“You need no more to begin with. Four men may revolutionize the world.”
William Lloyd Garrison
Popular History of Black Rights in North America
Popular history often centres around two main political and social figures with reference to championing the rights of blacks in North America over the past 150 years – Abraham Lincoln and Martin Luther King Jr.
The research conducted initially explored those who helped Lincoln and King in attaining their milestones moments i.e. the Emancipation Proclamation (year) and the ‘I Have a Dream’ speech given at the March on Washington in (year) respectively. Through this exploration, it became evident that there were many people who aided the progression of black rights prior to the Emancipation Proclamation’s signing.
So, given that there were people championing black rights before Lincoln who were they and how did they go about it? Did they make a significant impact in North American black abolitionism?
Given the sheer volume of citizenry willing to participate in the black abolitionism movement, I have considered one, William Lloyd Garrison, a white, middle-class man, to be the most influential in the years approaching the United States Civil War (the years 1831 to 1860). The question then remained, how did my research into Garrison lead me into arguing that he was the most influential?
William Lloyd Garrison: A resume
Through further investigation of his name, William Lloyd Garrison appears in most black abolitionist books (I cannot argue all books as I undoubtedly have not read them all!) which peaked my interest in learning more about him.
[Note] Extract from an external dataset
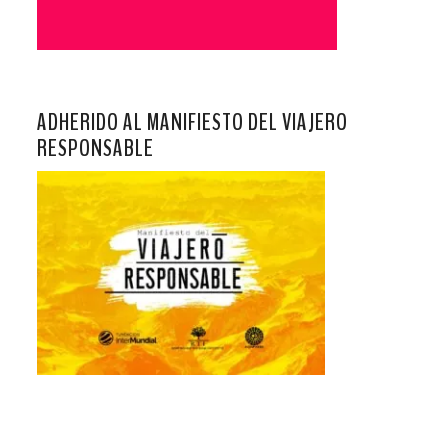
ADHERIDO AL MANIFIESTO DEL VIAJERO
RESPONSABLE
From here I presented an argument that encompassed the following:
- He created the most successful black abolitionist newspaper in American history called The Liberator that allowed people of all races, genders and education to talk about abolitionist matters.
- He successfully garnered the support of fellow citizens in the abolitionist movement with numbers that were unprecedented.
- He produced many literary works that were highly influential in manifesting a culture of empathy for African Americans most notably in his Address Delivered before the Free People of Colour (which was distributed in three editions over the span of two years) and his Thoughts on African Colonization.
Love him or hate him? –Why can’t everyone just get along?!
Garrison was often a polarizing figure, although he and his publications were predominantly in the northern or Union/’Yankee’ states of North America, he encountered opposition within these states in addition to the southern Confederate states. Like most controversial historical figures, Garrison earned his stripes quite literally through his arrest and imprisonment in Baltimore for defaulting on a fine payment after he slandered the use of slave vessels in the north (Baltimore was a centre for slave trading).
It is interesting to note the paradox in the opposition to Garrison’s movement. Garrisonians and Tappanites held contrasting views as to how to best approach abolitionism. Garrison’s views on abolitionism were viewed as radical for two reasons: he was strict in only supporting a government that forbade enslavement in its constitution and he would only pursue a movement that was non-resistant in nature. Lewis and Arthur Tappan, originally members of the Garrisonian wing of abolitionism, split from Garrison in belief they could best serve the movement by converting a government party to be known as the ‘Liberty Party’.
Does this remind you of 20th century black civil rights contrasts? It should!
More recent history such as the differences between peaceful progression presented by Martin Luther King Jr. and the aggressive progression as witnessed by the actions of Malcolm X and the Black Panthers, suggests that black civil rights and how to achieve them have always been controversial, even with those in support of the movements.
They could surely trust the Churches..? WRONG!
Garrison was devout to the Christian faith and in turn imparted Christian teachings in his addresses and publication promoting an entirely peaceful movement (non-resistance) as he believed in order to eradicate aggressive behaviours such as slavery, one could not react with violence themselves.
Unfortunately, those ordained to preach the Christian faith did not necessarily preach the good work of Garrison… Believe it or not, they actually preached in favour of slavery!
The influence of Garrison soon took its toll on church communities which saw its memberships withdrawn in protest. Their voices are eloquently encapsulated by this poem by Anne Warren:
No true communion cans’t thou find, –
The helpless slave forgot;
For where no love for Man is found,
Worship of God is not.
Put simply, how can God be in a church where those who suffer are forgotten about during prayer?
A burning passion
The passion that Garrison held for black abolitionism cannot be understated, all that has been mentioned above identifies with this desire for equality that so many Americans wanted to speak of but did not have the means to do so. Garrison managed to inspire the public through actions that spoke loudly in the face of government in hope for change.
After all, not everyone has the stomach to burn the American Constitution…
 Goodman, p.132. [July 1832, Garrison pressed Henry Benson to organize an anti-slavery society in Providence.]
 The Liberator, August 13, 1841, p.130.